The gdf.to_file() method leverages GDAL’s ESRI Shapefile driver. Ensure the output directory is writable and that no legacy .shp/.xml files with identical names exist, as shapefile exports will overwrite without warning. For advanced users, the GeoPandas to_file documentation details driver-specific parameters and schema overrides.

Deployment & Field Validation

  1. File Packaging: Copy Prescription.xml, Prescription.shp, Prescription.shx, Prescription.dbf, and Prescription.prj to a FAT32-formatted USB drive.
  2. Display Import: Insert the drive into the GreenStar 3/4 display. Navigate to Prescriptions > Import.

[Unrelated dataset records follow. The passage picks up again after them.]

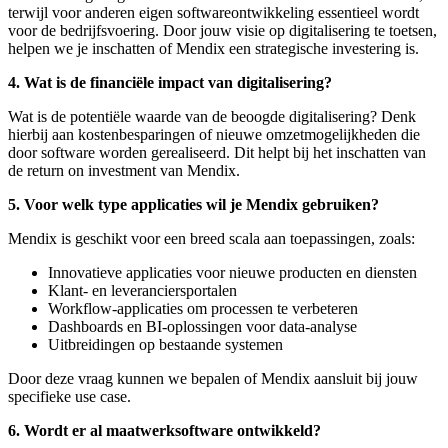
terwijl voor anderen eigen softwareontwikkeling essentieel wordt
voor de bedrijfsvoering. Door jouw visie op digitalisering te toetsen,
helpen we je inschatten of Mendix een strategische investering is.
4. Wat is de financiële impact van digitalisering?
Wat is de potentiële waarde van de beoogde digitalisering? Denk
hierbij aan kostenbesparingen of nieuwe omzetmogelijkheden die
door software worden gerealiseerd. Dit helpt bij het inschatten van
de return on investment van Mendix.
5. Voor welk type applicaties wil je Mendix gebruiken?
Mendix is geschikt voor een breed scala aan toepassingen, zoals:
Innovatieve applicaties voor nieuwe producten en diensten
Klant- en leveranciersportalen
Workflow-applicaties om processen te verbeteren
Dashboards en BI-oplossingen voor data-analyse
Uitbreidingen op bestaande systemen
Door deze vraag kunnen we bepalen of Mendix aansluit bij jouw
specifieke use case.
6. Wordt er al maatwerksoftware ontwikkeld?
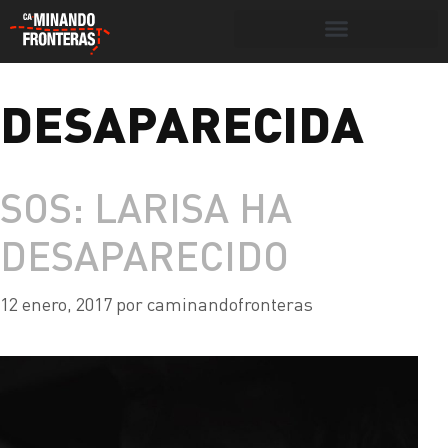
Botón de búsqueda
DESAPARECIDA
Portada
»
desaparecida
SOS: LARISA HA
DESAPARECIDO
12 enero, 2017
por
caminandofronteras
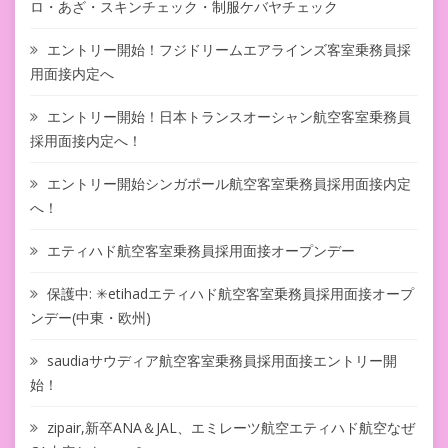
ロ・あざ・スキンチェック・制服ケバヤチェック
エントリー開始！フジドリームエアラインズ客室乗務員採
用面接内定へ
エントリー開始！日本トランスオーシャン航空客室乗務員
採用面接内定へ！
エントリー開始シンガポール航空客室乗務員採用面接内定
へ！
エティハド航空客室乗務員採用面接オープンデー
保護中: ✳︎etihadエティハド航空客室乗務員採用面接オープ
ンデー(中東・欧州)
saudiaサウディア航空客室乗務員採用面接エントリー開
始！
zipair,新卒ANA＆JAL、エミレーツ航空エティハド航空なぜ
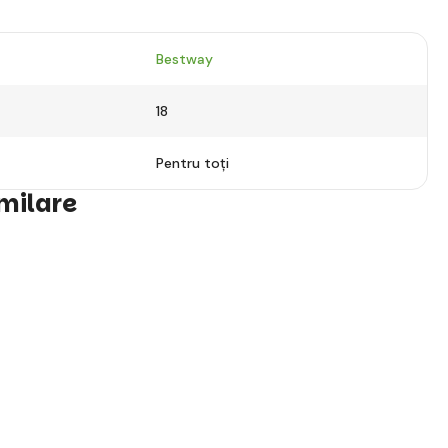
Bestway
18
Pentru toți
imilare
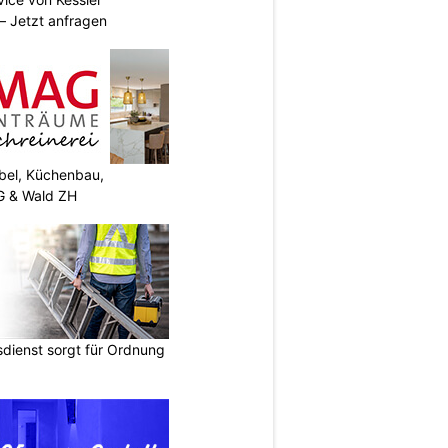
 Jetzt anfragen
el, Küchenbau,
G & Wald ZH
dienst sorgt für Ordnung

The XML descriptor will auto-register the product and link geometry to the rate table.
  3. Field Verification: Before engaging the controller, run a dry pass in Simulate mode. Verify that:
  • Zone boundaries align with field boundaries
  • Rate transitions match agronomic intent
  • Unit conversions (e.g., kg/ha vs lbs/ac) match the implement configuration

If the display rejects the file, check for:

  • Non-WGS84 projections
  • Missing .prj or .dbf files
  • XML encoding mismatches (must be UTF-8)
  • Rate values exceeding implement capacity limits

Integration Context

This pipeline integrates cleanly into broader precision agriculture data stacks. When paired with satellite NDVI processing or soil grid sampling, the script becomes the final export step in a Yield Mapping & Variable Rate Prescription Generation workflow. For teams managing mixed-fleet equipment, consider maintaining dual export paths: GreenStar XML for John Deere hardware and ISOXML for AGCO/CNH implements. The underlying spatial logic remains identical; only the serialization layer changes.

Agricultural data standards continue to evolve under frameworks like ISO 11783-10 (Task Controller), which defines interoperable prescription structures across manufacturers. While ISOXML gains traction for cloud-synced operations, direct USB shapefile+XML transfers remain the industry standard for offline, high-reliability field execution.